For young Africans, Rwanda is not an easy question

Chude Jideonwo is co-founder and managing partner of RED, which holds the continent's largest portfolio of youth brands, with footprints across 26 African countries. The opinions expressed in this commentary are solely those of the author.

(CNN)If you've visited Kigali, you may have noticed it. Many of my friends have.
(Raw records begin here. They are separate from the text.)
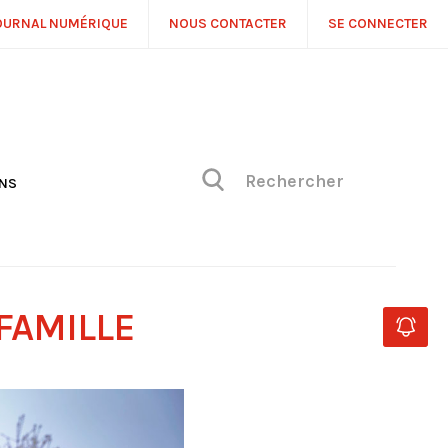
OURNAL NUMÉRIQUE
NOUS CONTACTER
SE CONNECTER
ONS
NS
ONIQUE DE PHILIPPE
H
 DE VUE
 FAMILLE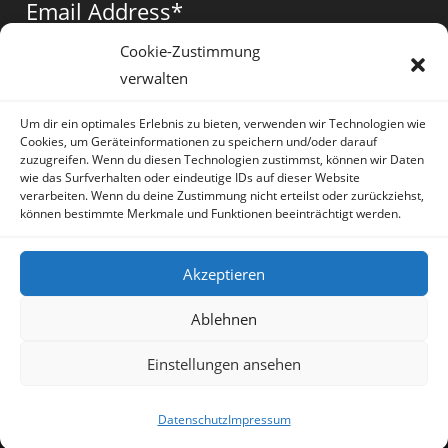
Email Address
*
new
new
new
tab
tab
tab
Cookie-Zustimmung
verwalten
Vorname
*
Um dir ein optimales Erlebnis zu bieten, verwenden wir Technologien wie
Cookies, um Geräteinformationen zu speichern und/oder darauf
zuzugreifen. Wenn du diesen Technologien zustimmst, können wir Daten
wie das Surfverhalten oder eindeutige IDs auf dieser Website
verarbeiten. Wenn du deine Zustimmung nicht erteilst oder zurückziehst,
können bestimmte Merkmale und Funktionen beeinträchtigt werden.
* = required field
Akzeptieren
Ablehnen
Einstellungen ansehen
Artikel
Datenschutz
Impressum
Sprache:
Deutsch
Datenschutz
Impressum
Copyright Irene Lauretti - OceanWP Theme by OceanWP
The fierce pride people have in Africa's most dramatic turnaround story in a generation. People speak of the genocide and the new peace with freedom, with satisfaction, with a look-at-us-now flourish.
But then there is the confusing reticence, suspiciously looking like fear, in discussing the democracy they have now. Taxi drivers aren't as keen to speak to the 14-year political dominance of the wiry figure who oversaw Rwanda's transformation. Paul Kagame is an ex-solider, one who has seen and shed blood. The people appear to know that in their very bones.
    Chude Jideonwo
    It is rare to find a Rwandan who will criticize their President (famous for press and opposition crackdowns) openly - to a tourist, at any rate.
    Is it possible that this is only love? Is it possible that love can lead to silence? One is not sure.
    All we have are the facts. That the country whose genocide claimed the lives of one million in 1994 has risen to have the highest percentage of women in parliament, a GDP growing 8 percent on year on average, between 2001 and 2014, ranking 11 on the 2015 Mo Ibrahim Index of Governance, steep declines in poverty and, since 2005, a drop in income inequality indexes; on track to becoming a middle-income country by 2020. Yes, Rwanda is a modern miracle. Lazarus, come from the dead.
    So, after two constitutional terms, it was enough for Kagame to take a victory lap. And many of us have been waiting for this living legend to gracefully office, and enter a space of global acclaim.
    We, Africa's besotted young, hang on to every word when he speaks, we applaud like puppies at the World Economic Forum when he schools Africa's weakling leaders on how to lead, we host conferences and seminars in and out of his country that break down his vision into repeatable models. You can't blame us. This is an oasis in a continent desperately, desperately in need of inspiration.
    He has shown Africa's leaders that it can be done.
    So, how do we take the news that Kagame -- on 18 December won, overwhelmingly, a referendum ("I can only accept," he says with the unmistakable smugness of Africa's myriad sit-tight leaders) to lead the country for another term of seven years, in 2017, and then two five-year terms after?
    How do we take the news of constitutional amendments effected to benefit one individual?
    I look at my country, Nigeria.
    I continue to insist that, despite allegations of personal corruption (yet unproven in any courts and which he denies), Olusegun Obasanjo was the best president we ever had, at least in my lifetime.
    Under this president, anti-corruption agencies found bite, dead government institutions began to breathe, the extractive industries found transparency, customs restructured for efficiency, privatisation opened the field for global businesses to play ball, and our creative industries finally began to flourish.
    Indeed, much of the foundation of our democracy, with its economic progress and social mobility came under Obasanjo. They remain so, despite the relentless assault of the clueless, because of the clarity and stubbornness with which he created institutions built to last.
    One wonders what would have happened if he had succeeded at his own third term desires -- opposed vehemently, and with good reason, by the entirety of Nigeria, including myself.
    I can wager a bet that Nigeria would have fared better than the twin curses of Umaru Yar'Adua who took a job he was too ill too perform, and Goodluck Jonathan, who took over a job he shouldn't have.
    You look at Ghana, where, online, its citizens complain daily of a leadership that has lost its way. After its set of visionary leaders stepped down (and I must agree, if my two visits to that country last year count for anything). You look at South Africa, after Mandela, with Zuma and what he has done with the iconic ANC. You look at Libya, and how its today is worse than anything it ever saw under its dead dictator.
    You wonder at the utility of term limits if they limit the capacity of visionary leaders.
    Because, indeed, what use is democracy as a system of government -- what use is any system of government -- if it does not deliver development, growth, jobs, hope on the rise?
    Germany, after all, has its chancellor serving a third term. Roosevelt lead the United States into a four term.
    So, one wonders if Kagame will succeed this third time. And why it must be him.
    One wonders why he can find no one else in his country who can continue what he started. One wonders if he can avoid Mugabe's trap and build a new model of sustainability where others have failed. Because, indeed, one cannot find any sit-tight African leader who has sustained whatever progress he (they are always men) rode to dictatorship with.
    One wonders why our continent must always make decisions between democracy and development. Why can't we have easy choices?
    And then one wishes to deliver a subtle warning to Kagame.
    That this is not just about him, and it is not just about his country.
    Rwanda gives so many of us reason to believe that it is possible - in our own countries, and for our continent. Kagame reminds us that change is possible, that governance can be noble, that politics, in its purest form, can yet be a force for good.
    He cannot afford to be making a solely selfish decision.
    Too many of us are counting on Rwanda. A pointless power-grab will sorely break our hearts.